Bunun üç sebebi vardı:

  • Mülakattan birkaç gün önce Milli Savunma Bakanlığı’nın aldığı kararla, TSK bünyesindeki kadın subay ve askerlerin başörtüsü takabileceğine karar verilmesi
  • Mülakatı veren generalin Genelkurmay Başkanı’nın ta kendisi olması
  • Mülakatın en can alıcı kısmının, ‘bu karar bize (kuruma) danışılmadan alındı’ şeklindeki ifade.

Doğrudan Saray danışmanlarından ve AKP yanlısı kişilerden hemen gelip yığılan tepkiler ve tehditler ardından tırmanış sürdü.

‘Ne oluyor’ demeye kalmadan önce Başbakan, ardından Adalet Bakanı ve Milli Savunma Bakanı ‘bize ayar veremezsiniz’ mealinde açıklamalar yaptılar. Bunu Başbakan’ın apar topar Genelkurmay Başkanı ile görüşmesi izledi. Hükümet Sözcüsü de aynı yönce açıklamalar yaptı.

İstanbul Üniversitesi Öğretim Üyesi Mehmet Hakan Sağlam tarafından yapılan suç duyurusunu işleme koyan Bakırköy Cumhuriyet Başsavcılığı, soruşturma başlattı.

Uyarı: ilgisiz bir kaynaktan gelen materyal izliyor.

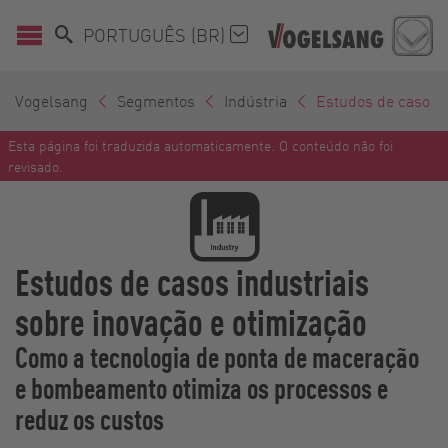
PORTUGUÊS (BR)
Vogelsang
Segmentos
Indústria
Estudos de caso
Esta página foi traduzida automaticamente. O conteúdo não foi
revisado.
Estudos de casos industriais
sobre inovação e otimização
Como a tecnologia de ponta de maceração
e bombeamento otimiza os processos e
reduz os custos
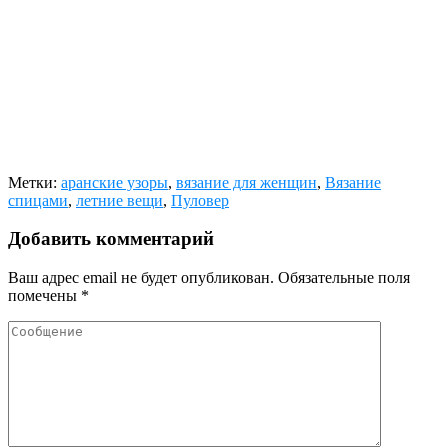
Метки:
аранские узоры
,
вязание для женщин
,
Вязание
спицами
,
летние вещи
,
Пуловер
Добавить комментарий
Ваш адрес email не будет опубликован.
Обязательные поля
помечены
*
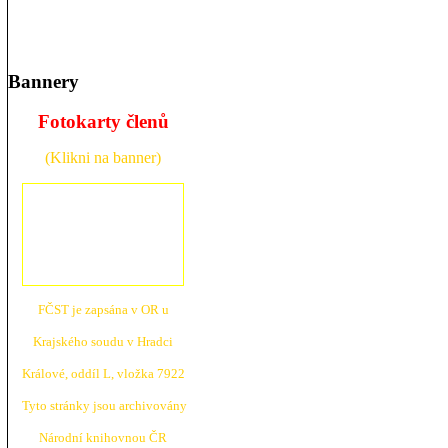
Bannery
Fotokarty členů
(Klikni na banner)
FČST je zapsána v OR u
Krajské
ho soudu v Hradci
Králové, oddíl L, vložka 7922
Tyto stránky jsou archivovány
N
árodní knihovnou ČR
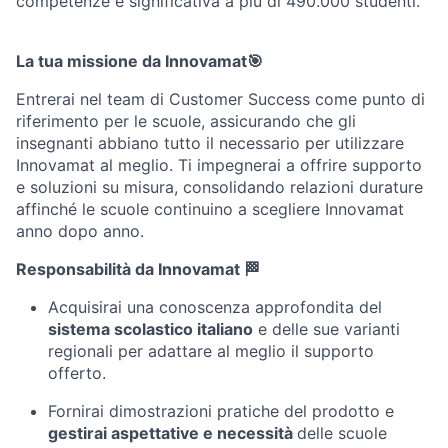
competenze e significativa a più di 490.000 studenti.
La tua missione da Innovamat🎯
Entrerai nel team di Customer Success come punto di
riferimento per le scuole, assicurando che gli
insegnanti abbiano tutto il necessario per utilizzare
Innovamat al meglio. Ti impegnerai a offrire supporto
e soluzioni su misura, consolidando relazioni durature
affinché le scuole continuino a scegliere Innovamat
anno dopo anno.
Responsabilità da Innovamat 🏁
Acquisirai una conoscenza approfondita del
sistema scolastico italiano
e delle sue varianti
regionali per adattare al meglio il supporto
offerto.
Fornirai dimostrazioni pratiche del prodotto e
gestirai aspettative e necessità
delle scuole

Savcılık tarafından yapılan açıklamada, ”25 Şubat 2017 tarihinde Hürriyet gazetesinde yayımlanan ‘karargah rahatsız’ başlıklı haber içeriğinde bahsedilen karargahın hükümetin icraatlarını önlemeye yönelik bir cunta yapılanması olabileceği izlenimi edinildiğinden ve bu hususta bir şikayet dilekçesi verilmesi de nazara alınarak konu hakkında Bakırköy Cumhuriyet Başsavcılığınca soruşturma başlatılmıştır” denildi.

Adliye çıkışında basın mensuplarına konuşan Mehmet Hakan Sağlam, karargahta rahatsız olan kişilerin kimler olduğunu öğrenmek istediklerini belirterek, “Türkiye, 15 Temmuz gibi bir olay yaşadı. 15 Temmuz’da bu ülke 250 şehit verdi, yaklaşık 3 bine yakın insan da gazi durumuna düştü. Ülke neredeyse bir kan gölüne dönecekti. Bu kadar olaya rağmen hala ordu içerisinde bu tür eylemi düşünebilecek insanlar varsa, vatan hainleri varsa bunların tespit edilmesi amacıyla suç duyurusunda bulundum” dedi.

Savcılık soruşturmayı başlattı.

Şimdi haberi yazan Hande Fırat’ın ifadesi alınacak. Belki soruşturma Yazı İşleri Müdürleri ile Genel Yayın Yönetmeni Sedat Ergin’e kadar da uzanacak.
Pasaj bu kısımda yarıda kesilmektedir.